[0/4] sched/psi: Allow unprivileged PSI polling

Message ID 20230309170756.52927-1-cerasuolodomenico@gmail.com
Headers
Series sched/psi: Allow unprivileged PSI polling |

Message

Domenico Cerasuolo March 9, 2023, 5:07 p.m. UTC
  PSI offers 2 mechanisms to get information about a specific resource
pressure. One is reading from /proc/pressure/<resource>, which gives
average pressures aggregated every 2s. The other is creating a pollable
fd for a specific resource and cgroup.

The trigger creation requires CAP_SYS_RESOURCE, and gives the
possibility to pick specific time window and threshold, spawing an RT
thread to aggregate the data.

Systemd would like to provide containers the option to monitor pressure
on their own cgroup and sub-cgroups. For example, if systemd launches a
container that itself then launches services, the container should have
the ability to poll() for pressure in individual services. But neither
the container nor the services are privileged.

The series is implemented in 4 steps in order to reduce the noise of
the change.

Domenico Cerasuolo (4):
  sched/psi: rearrange polling code in preparation
  sched/psi: rename existing poll members in preparation
  sched/psi: extract update_triggers side effect
  sched/psi: allow unprivileged polling of N*2s period

 Documentation/accounting/psi.rst |   4 +
 include/linux/psi.h              |   2 +-
 include/linux/psi_types.h        |  43 ++--
 kernel/cgroup/cgroup.c           |   2 +-
 kernel/sched/psi.c               | 412 ++++++++++++++++---------------
 5 files changed, 250 insertions(+), 213 deletions(-)
  

Comments

Suren Baghdasaryan March 13, 2023, 3:29 p.m. UTC | #1
On Thu, Mar 9, 2023 at 9:08 AM Domenico Cerasuolo
<cerasuolodomenico@gmail.com> wrote:
>
> PSI offers 2 mechanisms to get information about a specific resource
> pressure. One is reading from /proc/pressure/<resource>, which gives
> average pressures aggregated every 2s. The other is creating a pollable
> fd for a specific resource and cgroup.
>
> The trigger creation requires CAP_SYS_RESOURCE, and gives the
> possibility to pick specific time window and threshold, spawing an RT
> thread to aggregate the data.
>
> Systemd would like to provide containers the option to monitor pressure
> on their own cgroup and sub-cgroups. For example, if systemd launches a
> container that itself then launches services, the container should have
> the ability to poll() for pressure in individual services. But neither
> the container nor the services are privileged.

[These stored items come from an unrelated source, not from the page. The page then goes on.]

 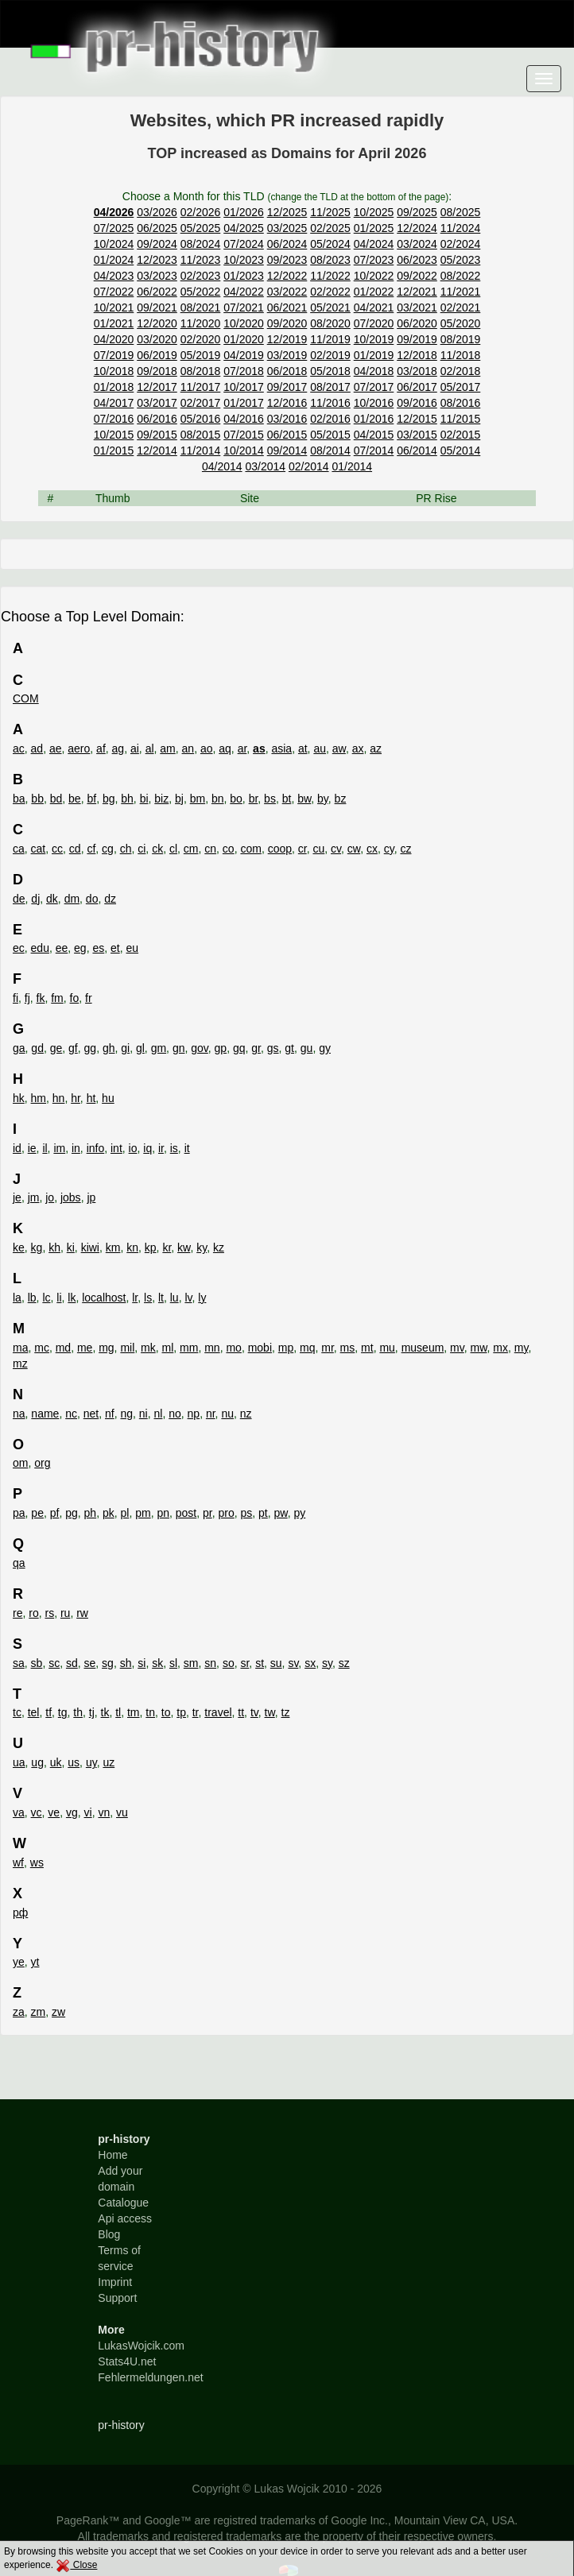 I want to click on 06/2022, so click(x=157, y=291).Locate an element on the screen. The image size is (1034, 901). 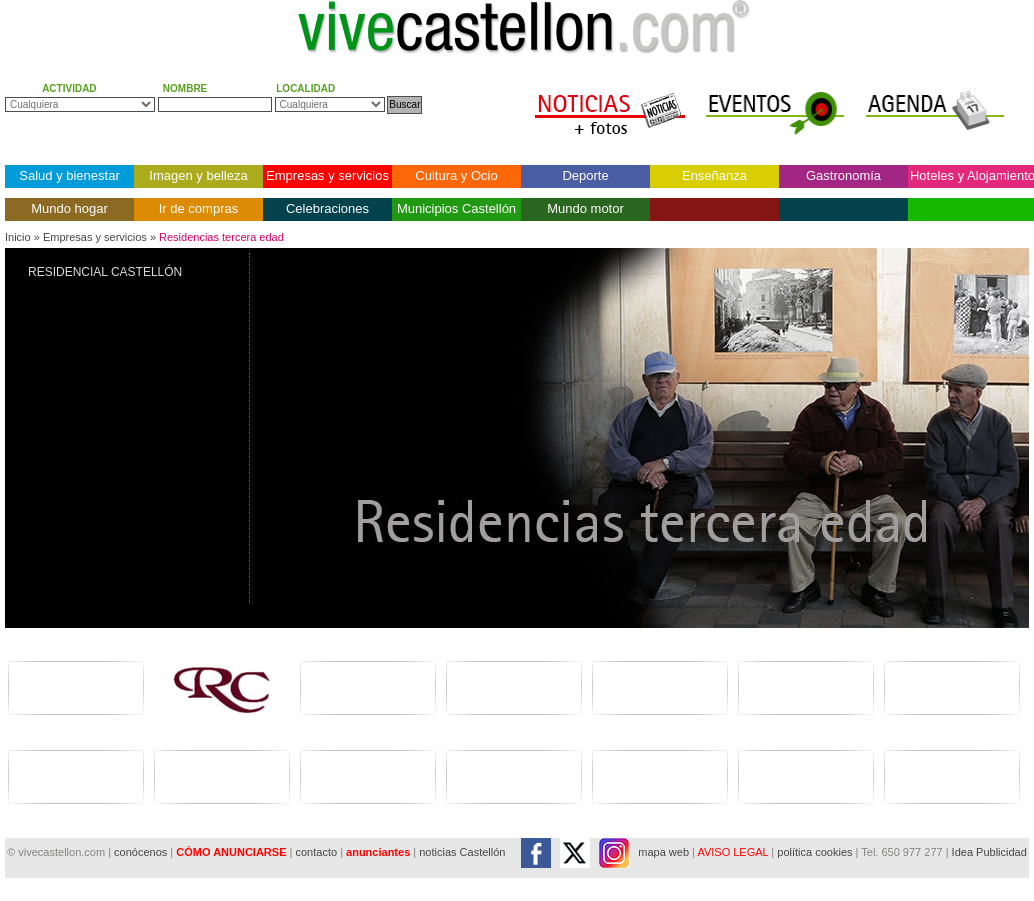
mapa web is located at coordinates (663, 852).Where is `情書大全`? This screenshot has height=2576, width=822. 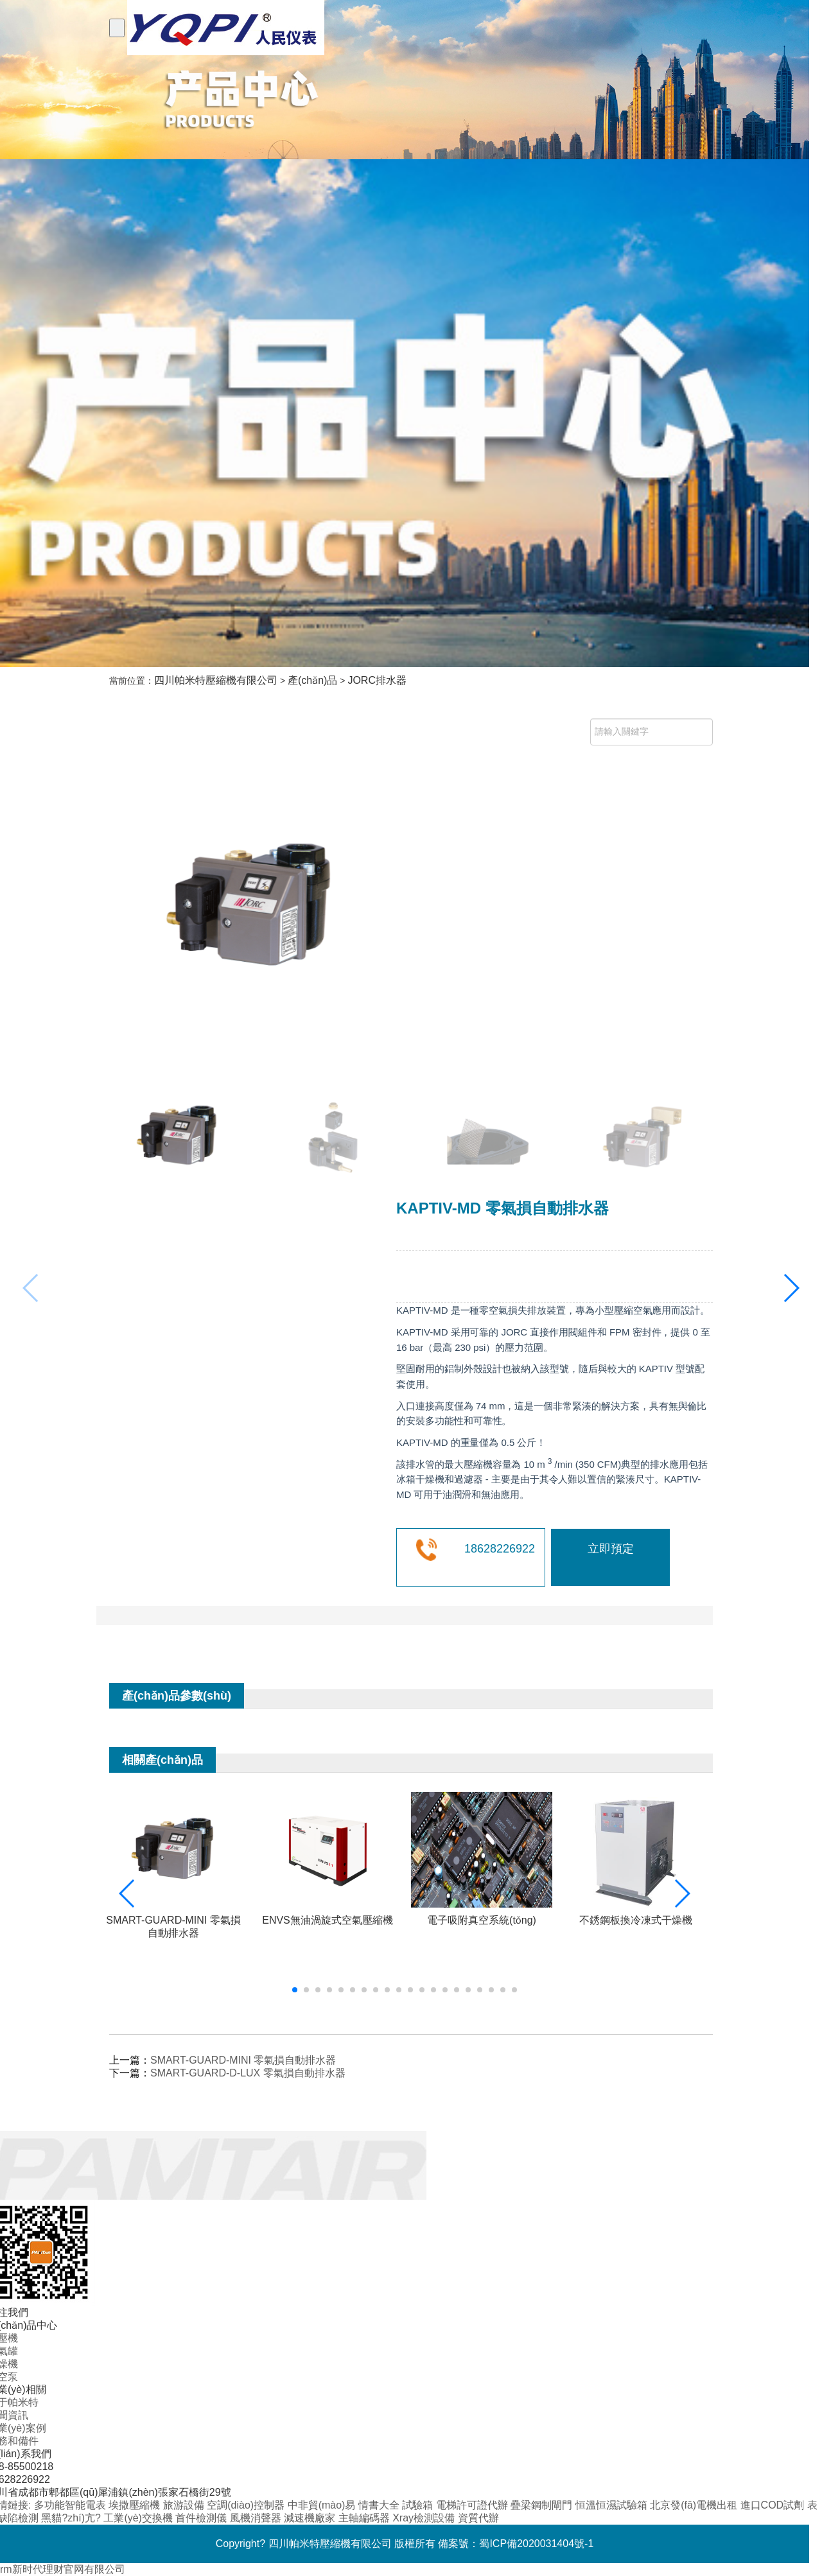
情書大全 is located at coordinates (380, 2505).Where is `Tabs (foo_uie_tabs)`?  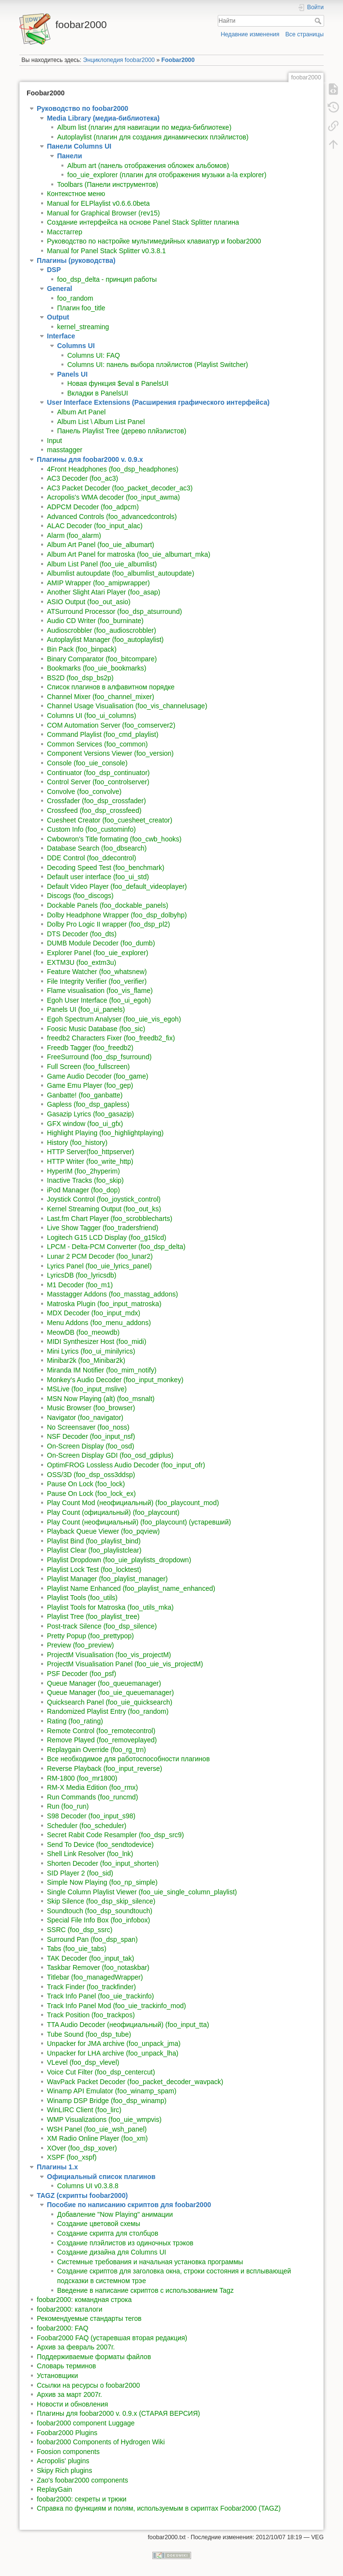
Tabs (foo_uie_tabs) is located at coordinates (76, 1948).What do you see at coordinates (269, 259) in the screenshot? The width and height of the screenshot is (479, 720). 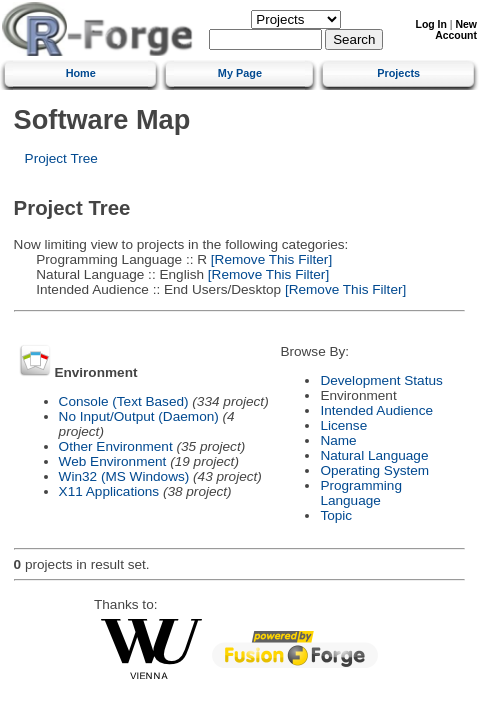 I see `[Remove This Filter]` at bounding box center [269, 259].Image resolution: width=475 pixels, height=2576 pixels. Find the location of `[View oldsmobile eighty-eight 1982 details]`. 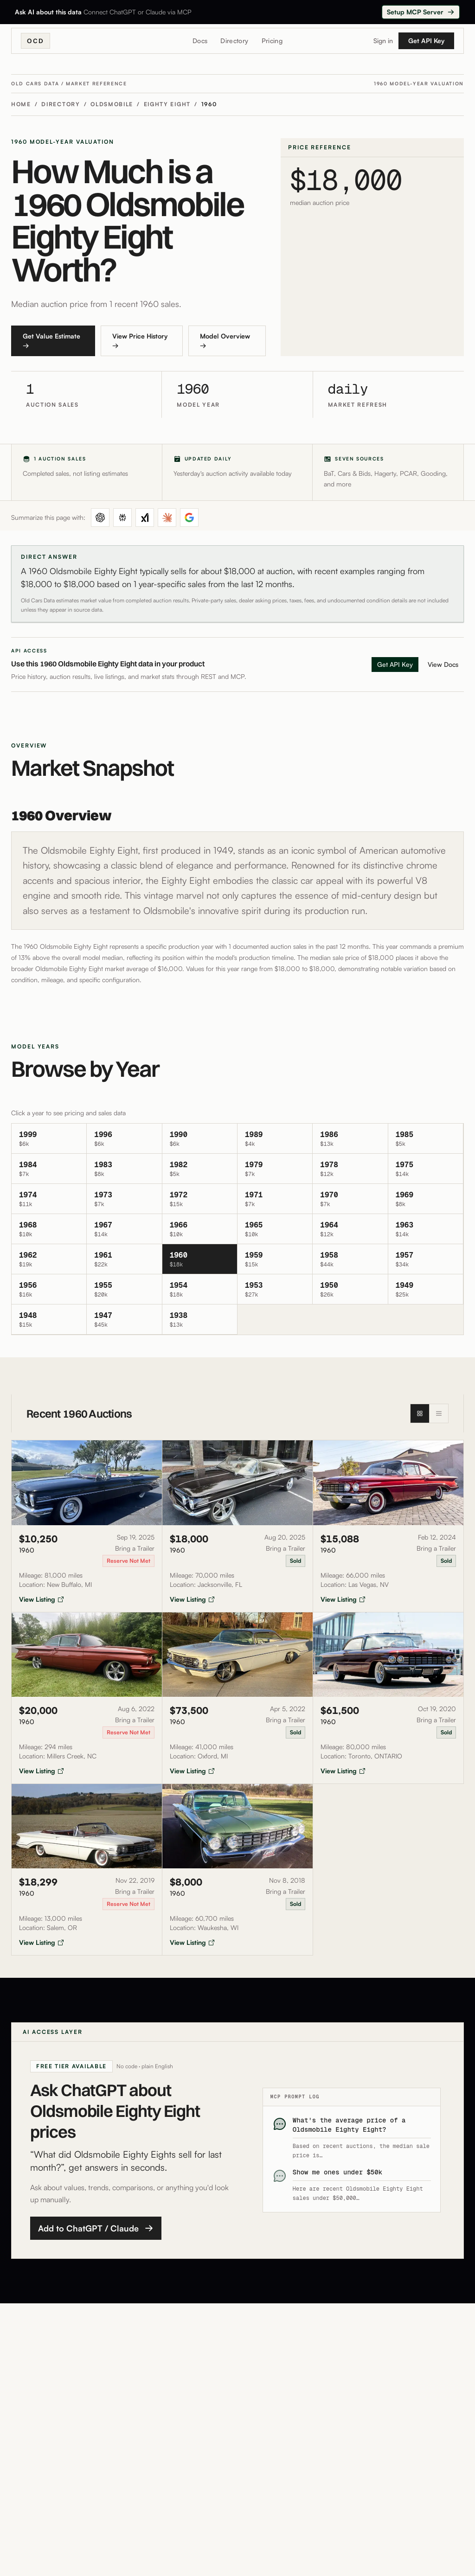

[View oldsmobile eighty-eight 1982 details] is located at coordinates (200, 1169).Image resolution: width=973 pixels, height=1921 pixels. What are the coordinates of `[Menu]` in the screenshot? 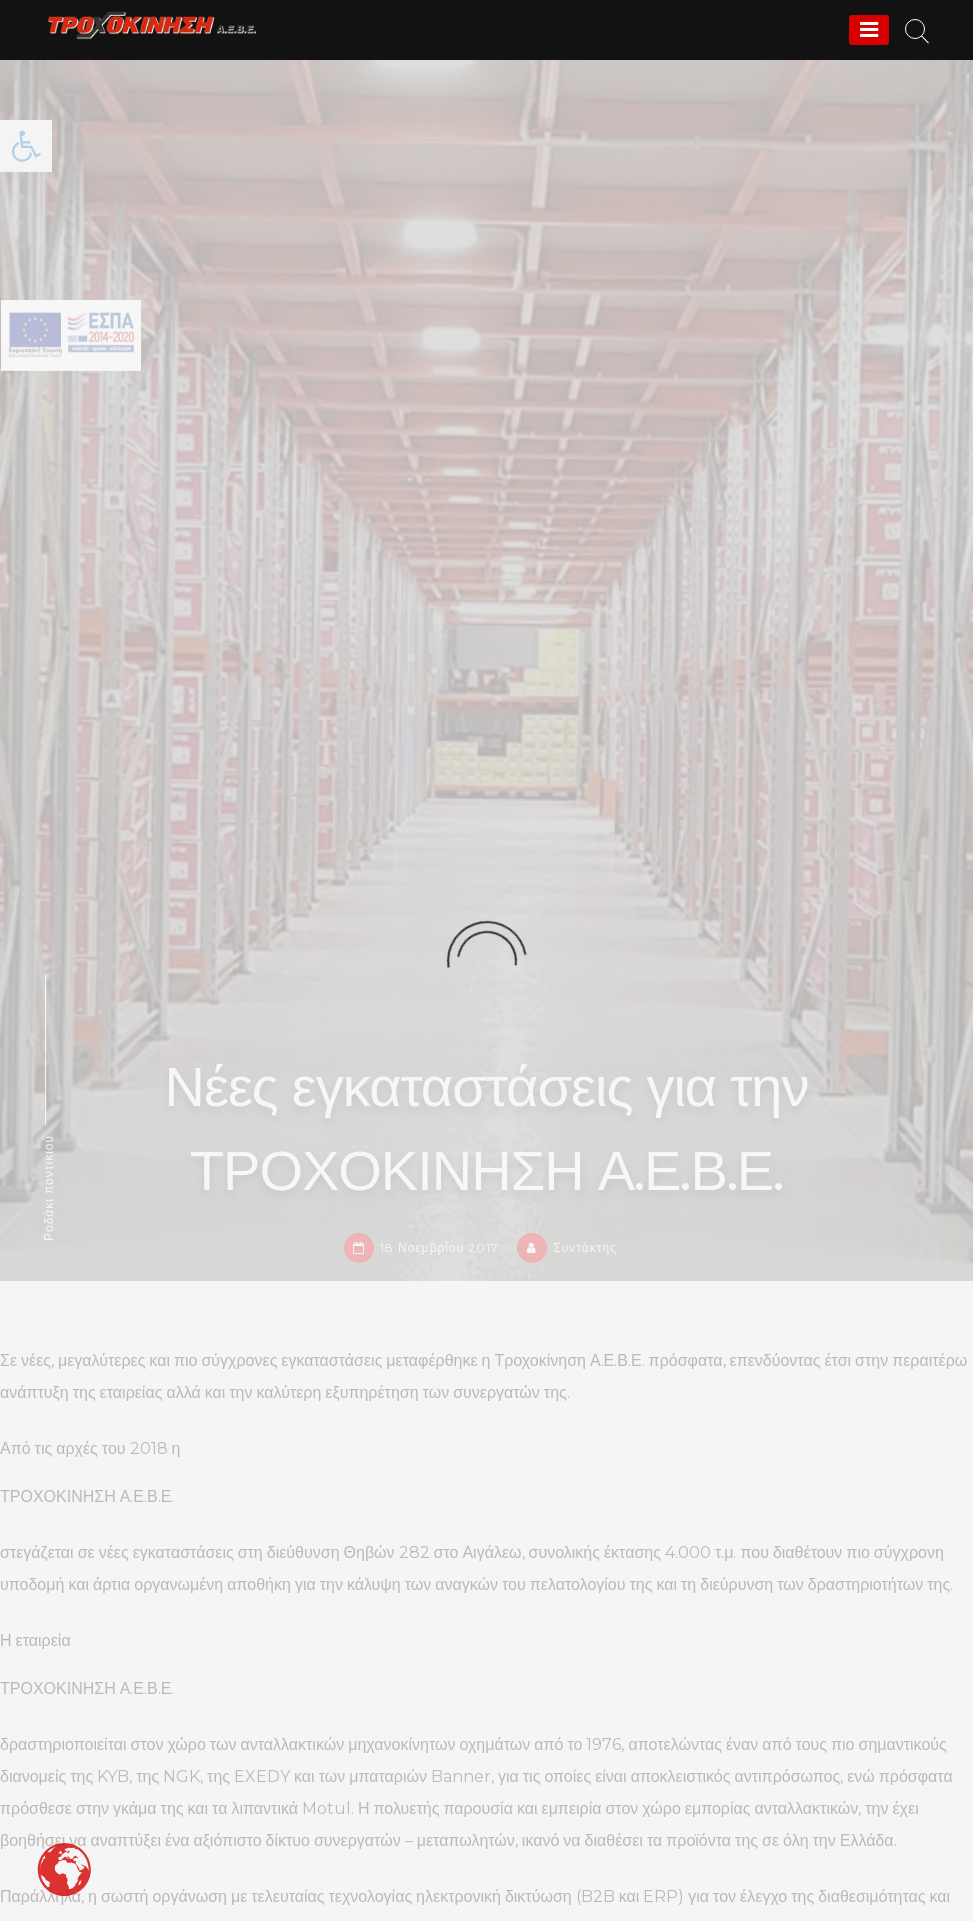 It's located at (869, 30).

This sounds like an interesting usecase. I'll need to take a closer
look once I'm back from vacation later this week.
Thanks!

>
> The series is implemented in 4 steps in order to reduce the noise of
> the change.
>
> Domenico Cerasuolo (4):
>   sched/psi: rearrange polling code in preparation
>   sched/psi: rename existing poll members in preparation
>   sched/psi: extract update_triggers side effect
>   sched/psi: allow unprivileged polling of N*2s period
>
>  Documentation/accounting/psi.rst |   4 +
>  include/linux/psi.h              |   2 +-
>  include/linux/psi_types.h        |  43 ++--
>  kernel/cgroup/cgroup.c           |   2 +-
>  kernel/sched/psi.c               | 412 ++++++++++++++++---------------
>  5 files changed, 250 insertions(+), 213 deletions(-)
>
> --
> 2.34.1
>
  
Johannes Weiner March 14, 2023, 4:10 p.m. UTC | #2
On Mon, Mar 13, 2023 at 08:29:37AM -0700, Suren Baghdasaryan wrote:
> On Thu, Mar 9, 2023 at 9:08 AM Domenico Cerasuolo
> <cerasuolodomenico@gmail.com> wrote:
> >
> > PSI offers 2 mechanisms to get information about a specific resource
> > pressure. One is reading from /proc/pressure/<resource>, which gives
> > average pressures aggregated every 2s. The other is creating a pollable
> > fd for a specific resource and cgroup.
> >
> > The trigger creation requires CAP_SYS_RESOURCE, and gives the
> > possibility to pick specific time window and threshold, spawing an RT
> > thread to aggregate the data.
> >
> > Systemd would like to provide containers the option to monitor pressure
> > on their own cgroup and sub-cgroups. For example, if systemd launches a
> > container that itself then launches services, the container should have
> > the ability to poll() for pressure in individual services. But neither
> > the container nor the services are privileged.
> 
> This sounds like an interesting usecase. I'll need to take a closer
> look once I'm back from vacation later this week.
> Thanks!

Thanks, Suren!

There is also the desktop monitoring usecase that Chris Down had
inquired about some while back:

https://lore.kernel.org/all/CAJuCfpGnJBEvQTUeJ_U6+rHmPcMjw_pPL+QFj7Sec5fHZPH67w@mail.gmail.com/T/

The patches should help with that as well.